After Kuwait, it wasn't long until I was on the road again. This time I travelled to California where I did a mini road trip to look at some museum specimens for one of my dissertation projects. I visited three museum on my trip, starting with Scripps Institute of Oceanography, where I was lucky enough to visit the exact day that a giant school of anchovies (the largest in 30 years) was passing in front of the pier. This was an awesome sight to see. From there I drove up to San Francisco and visited the California Academy of Sciences, where I also got to catch up with some of my old lab members from the Rocha lab. I also managed to squeeze in a couple of kelp forest dives while I was in Northern California, which is a bit colder than the usual dives I do. From there I made my way back to southern California and made one last stop at the Los Angeles County Natural History Museum.
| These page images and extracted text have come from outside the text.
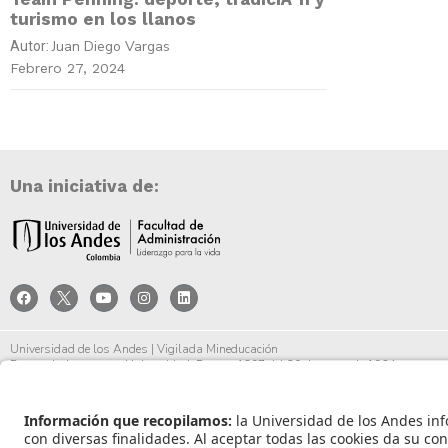
turismo en los llanos
Juan Diego Vargas
Autor:
Febrero 27, 2024
Una iniciativa de:
Universidad de los Andes | Vigilada Mineducación
Reconocimiento como Universidad: Decreto 1297 del 30 de mayo de 1964.
Reconocimiento personería jurídica: Resolución 28 del 23 de febrero de 1949 Minjust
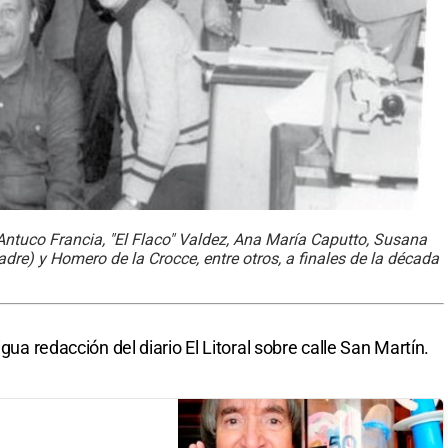
 Antuco Francia, "El Flaco" Valdez, Ana María Caputto, Susana
dre) y Homero de la Crocce, entre otros, a finales de la década
igua redacción del diario El Litoral sobre calle San Martín.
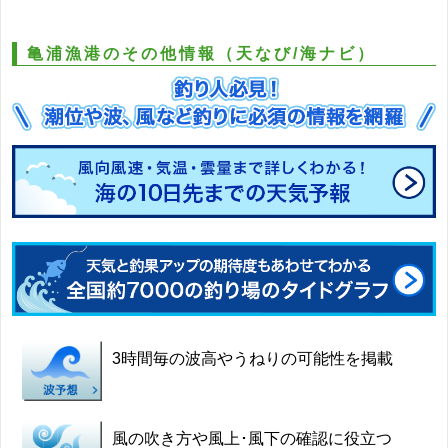
亀浦漁港のその他情報（天なび/海ナビ）
3時間毎の波高やうねりの可能性を掲載
風の吹き方や風上･風下の確認に役立つ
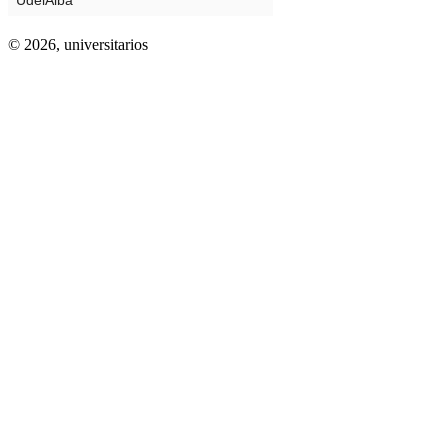
© 2026,
universitarios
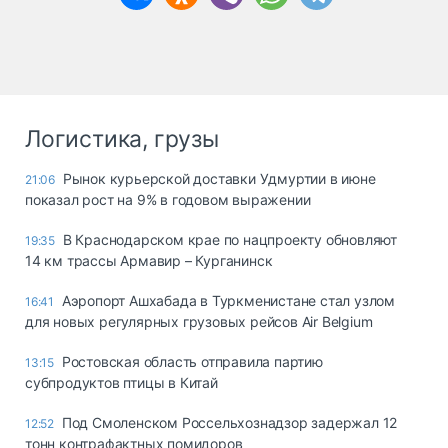
Логистика, грузы
Рынок курьерской доставки Удмуртии в июне
21:06
показал рост на 9% в годовом выражении
В Краснодарском крае по нацпроекту обновляют
19:35
14 км трассы Армавир – Курганинск
Аэропорт Ашхабада в Туркменистане стал узлом
16:41
для новых регулярных грузовых рейсов Air Belgium
Ростовская область отправила партию
13:15
субпродуктов птицы в Китай
Под Смоленском Россельхознадзор задержал 12
12:52
тонн контрафактных помидоров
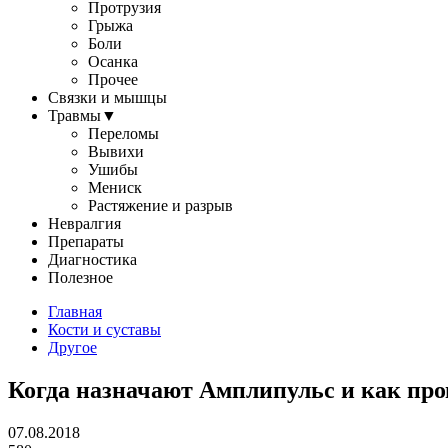
Протрузия
Грыжа
Боли
Осанка
Прочее
Связки и мышцы
Травмы
▼
Переломы
Вывихи
Ушибы
Мениск
Растяжение и разрыв
Невралгия
Препараты
Диагностика
Полезное
Главная
Кости и суставы
Другое
Когда назначают Амплипульс и как про
07.08.2018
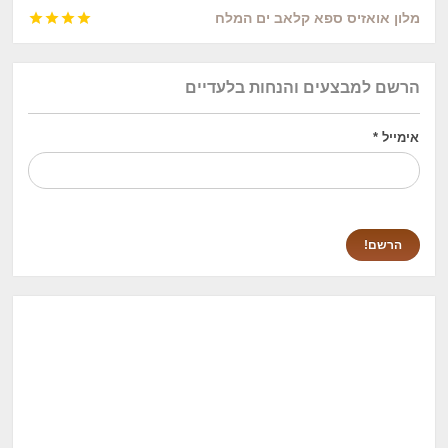
מלון אואזיס ספא קלאב ים המלח




הרשם למבצעים והנחות בלעדיים
אימייל
*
Overall I got to examine more than enough samples of the Prionurus surgeonfishes that I was interested in, and it was a fun trip. A big thanks to Dr. Phil Hastings and H.J. Walker at Scripps, Dr. Luiz Rocha and David Catania at CAS, and Dr. Christine Thacker and Rick Feeney at LACM, for without all of their assistance and permission to look at the collections this trip would not have been possible. My summer travels ended with the 2014 JIMH meeting in Chattanooga, TN. There were a ton a great talks at this years meeting, and I'm excited to see some of the publications that will come out from them. In the end it was a busy, but extremely fun and productive summer, and I look forward to more traveling in the future.